Most transitions in religious development are also facilitated by a dissonance that exists between belief and disbelief or between their religious attitudes and behavior. Some would state that this cognitive discomfort represents the perceived contradictions between religious authorities (e.g., church, parents) and disconfirming experiences (e.g., identity confusion) that force the adolescent to introspectively reflect on certain unavoidable tensions. One of the ways of resolving such dissonance is via overt (e.g., at-risk behavior) or covert (e.g., intellectual exploration) rejection of authoritative religious values; this is commonly known as rebellion within most religious communities. The debate continues as to whether such rebellion contributes to religious development or is more characteristic of disengagement from religion. What is known is that the cognitive dissonance involving the tension between the offering of unconstrained spiritual opportunities and those more traditional attempts at religious development (e.g., church, parochial schooling) becomes palatable for the adolescent.

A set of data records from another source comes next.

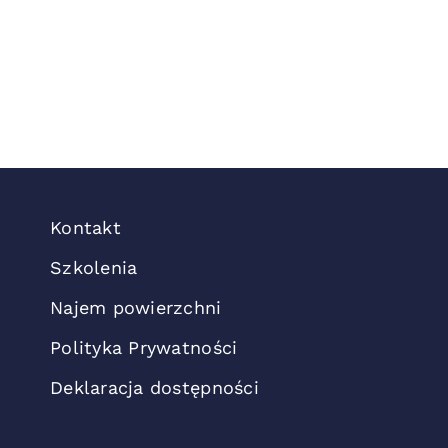
Kontakt
Szkolenia
Najem powierzchni
Polityka Prywatności
Deklaracja dostępności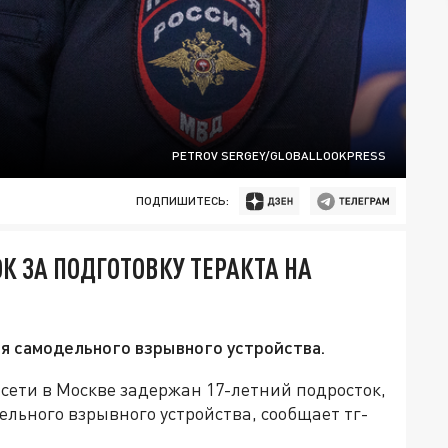
PETROV SERGEY/GLOBALLOOKPRESS
ПОДПИШИТЕСЬ:
К ЗА ПОДГОТОВКУ ТЕРАКТА НА
я самодельного взрывного устройства.
 сети в Москве задержан 17-летний подросток,
ельного взрывного устройства, сообщает тг-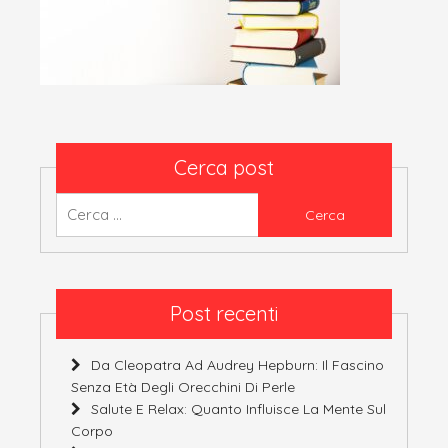
Cerca post
Ricerca
per:
Post recenti
Da Cleopatra Ad Audrey Hepburn: Il Fascino
Senza Età Degli Orecchini Di Perle
Salute E Relax: Quanto Influisce La Mente Sul
Corpo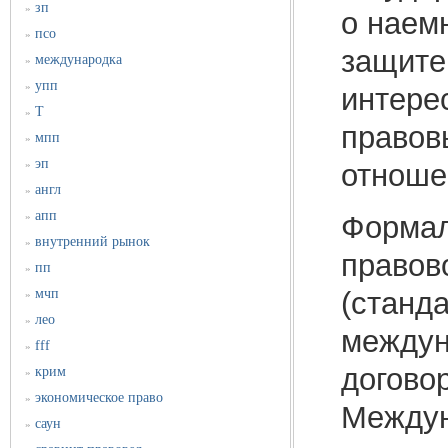
зп
»
о наем
псо
»
защите
международка
»
упп
»
интере
Т
»
правов
мпп
»
эп
»
отноше
англ
»
апп
Формал
»
внутренний рынок
»
правов
пп
»
(станда
мчп
»
лео
»
междун
fff
»
догово
крим
»
экономическое право
»
Междун
саун
»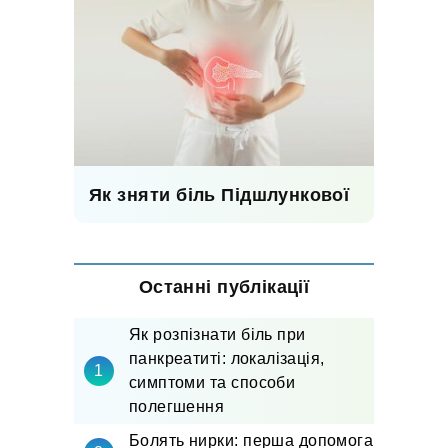
Як зняти біль Підшлункової
Останні публікації
Як розпізнати біль при
панкреатиті: локалізація,
симптоми та способи
полегшення
Болять нирки: перша допомога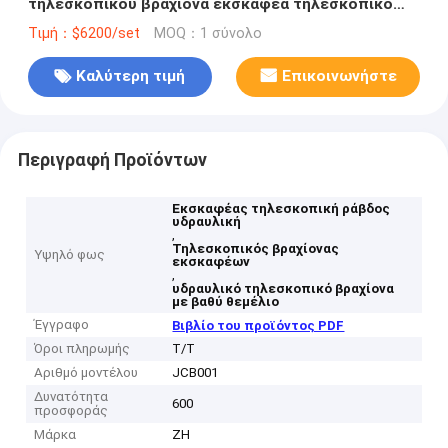
τηλεσκοπικού βραχίονα εκσκαφέα τηλεσκοπικό
ραβδί
Τιμή：$6200/set
MOQ：1 σύνολο
Καλύτερη τιμή
Επικοινωνήστε
Περιγραφή Προϊόντων
Εκσκαφέας τηλεσκοπική ράβδος
υδραυλική
,
Τηλεσκοπικός βραχίονας
Υψηλό φως
εκσκαφέων
,
υδραυλικό τηλεσκοπικό βραχίονα
με βαθύ θεμέλιο
Έγγραφο
Βιβλίο του προϊόντος PDF
Όροι πληρωμής
Τ/Τ
Αριθμό μοντέλου
JCB001
Δυνατότητα
600
προσφοράς
Μάρκα
ZH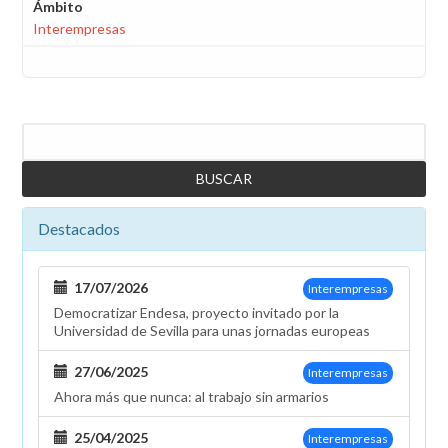
Ámbito
Interempresas
Buscar
Destacados
17/07/2026
Interempresas
Democratizar Endesa, proyecto invitado por la
Universidad de Sevilla para unas jornadas europeas
27/06/2025
Interempresas
Ahora más que nunca: al trabajo sin armarios
25/04/2025
Interempresas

One factor contributing to the resolution of this dissonance (and the concomitant rebellion) may be the response from those within the adolescent's social and interpersonal milieu. Whether such dissonance is viewed as "backsliding" or as potentially growth producing is significantly informed by the perceived support (or lack thereof) of the adolescent's social environment (e.g., church, family, peers). In many cases, if significant others approach such questioning with overtures of support and encouragement, the adolescent is more likely to complete this reconsolidation and internalization of his or her religiosity or spirituality. This resonates well with the notion that one's capacity for mature relationships with others is a predictor of one's capacity for a mature relationship with God, which is a core component of spiritual development. Alternatively, for young theologians who are forced to comply with a faith that is not their own, the result is likely to be either a foreclosed and defensive faith or outright rejection of religious faith or spirituality.
SEEKING SELF, SEEKING GOD
The dissonance, doubt, and decision making that permeate many an adolescent theologian's experience take place within the larger domain of identity formation. Developmental psychology has taught us that if we gain nothing else from adolescence, we must obtain a coherent sense of self-identity that will assist us in successfully navigating future life stages. Although most would endorse the importance of identity formation, and despite the presence of religion as one of the stated ideological components of identity development, there are relatively few published empirical studies on the religious correlates of identity. Those that do explore such terrain find predictable results; adolescents who find themselves in psychological spaces where identity exploration is either discouraged or undervalued are often also uncommitted or extrinsic in their religious orientation, while those who are actively exploring or have achieved a reliable identity status (e.g., have both explored and committed to an identity) are also associated with intrinsic, personally invested religious orientations.
Although the directionality of the identity- religiosity association is not elucidated by research to date, it is clear that those adolescents who have intentionally sought answers to two important questions, "Who am I?" and "Who is God?" seem to come to favorable conclusions in both regards. It may be that the doubt and dissonance associated with the search for self and God culminates in an experience of fidelity (a resolving virtue of identity development) and intimacy that can only be found when the young theologian devotes him or herself fully to both inquiries. Indeed, research indicates that adolescents who actively engage in activities (e.g., youth service programs) sponsored by faith-based institutions are likely to increase their integrated moral and civic identities in addition to that of transcendent or spiritual sensibility. Thus, it matters little whether the adolescent theologian seeks God and finds self or seeks self and finds God. More importantly, adolescents are capable of extraordinary commitment to the complementary processes of testing the consistency and meaningfulness of their beliefs about self and about God, criteria that designate them most appropriately as adolescent theologians.